Tim Hallihan

Personal information
- Irish name: Tadhg Ó hAileacháin
- Sport: Hurling
- Position: Full-forward
- Born: 7 July 1876 Ballincollig, Cork, Ireland
- Died: 12 November 1955 (aged 79) Harold's Cross, Dublin, Ireland
- Occupation: Engine fitter

Club(s)
- Years: Club
- Ballincollig

Club titles
- Cork titles: 0

Inter-county(ies)
- Years: County
- 1901-1905: Cork

Inter-county titles
- Munster titles: 2
- All-Irelands: 0

= Tim Hallihan =

Irish hurler

Timothy J. Hallihan (7 July 1876 – 12 November 1955) was an Irish hurler who played with club side Ballincollig and at inter-county level with the Cork senior hurling team.

==Playing career==

Born in Ballincollig, Hallihan first played hurling as a member of the local club.
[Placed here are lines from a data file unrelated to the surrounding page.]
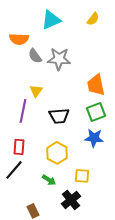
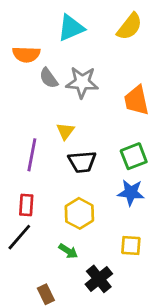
yellow semicircle: (93, 19) -> (130, 27), size x1.5
orange trapezoid: (96, 85) -> (136, 100), moved
yellow triangle: (36, 91) -> (65, 131), moved
yellow square: (82, 176) -> (131, 245), moved

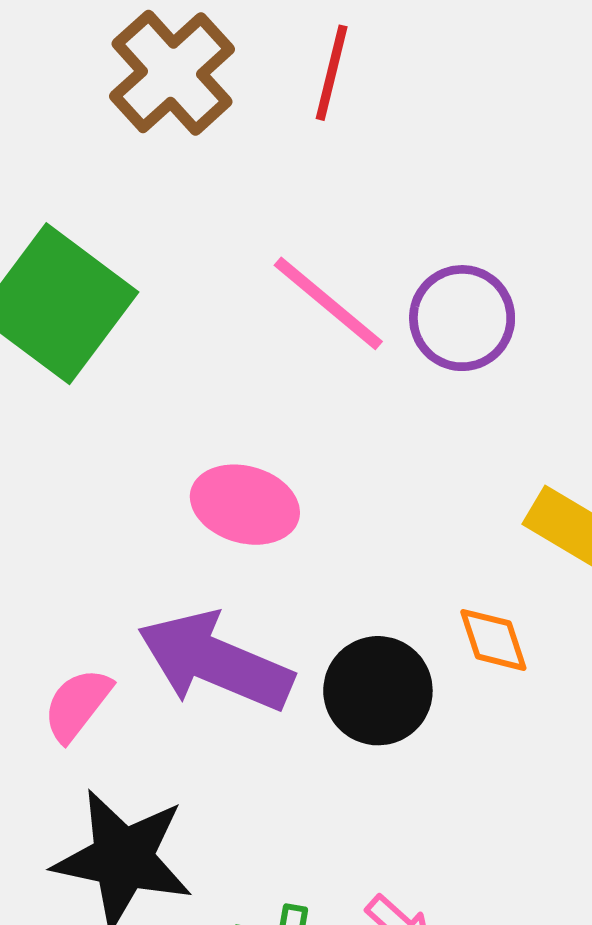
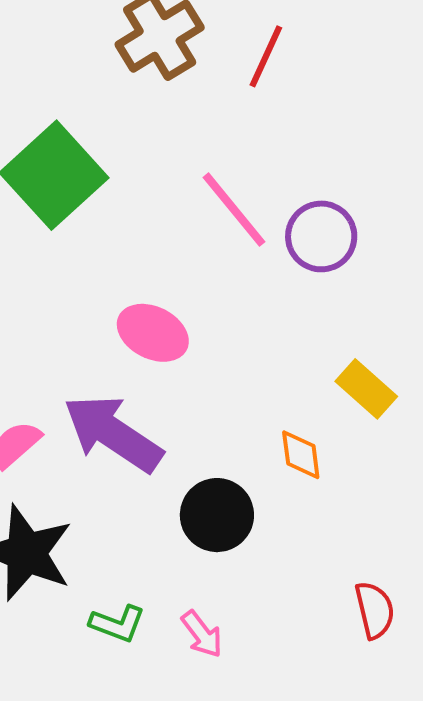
black circle: (378, 691) -> (217, 515), moved

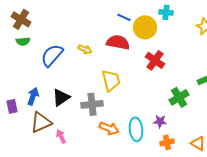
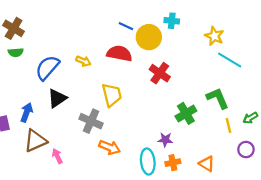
black triangle: (61, 97) -> (57, 98), moved
gray cross: (92, 104) -> (91, 121), turned 30
cyan ellipse: (136, 129) -> (148, 162), moved

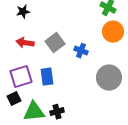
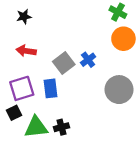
gray square: (55, 43) -> (64, 63), moved
blue cross: (81, 51) -> (88, 60), turned 32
His prowess at club level earned a call-up to the Cork senior hurling team for the 1901 Munster Championship and collected a winners' medal after victory over Clare. Hallihan later lined out when Cork suffered a defeat by London in the 1901 All-Ireland final. He won a second successive Munster Championship medal in 1902, but was not included on the team for their subsequent success in the 1902 All-Ireland final. Hallihan was recalled to the team for a brief appearance in the first round of the 1905 Munster Championship.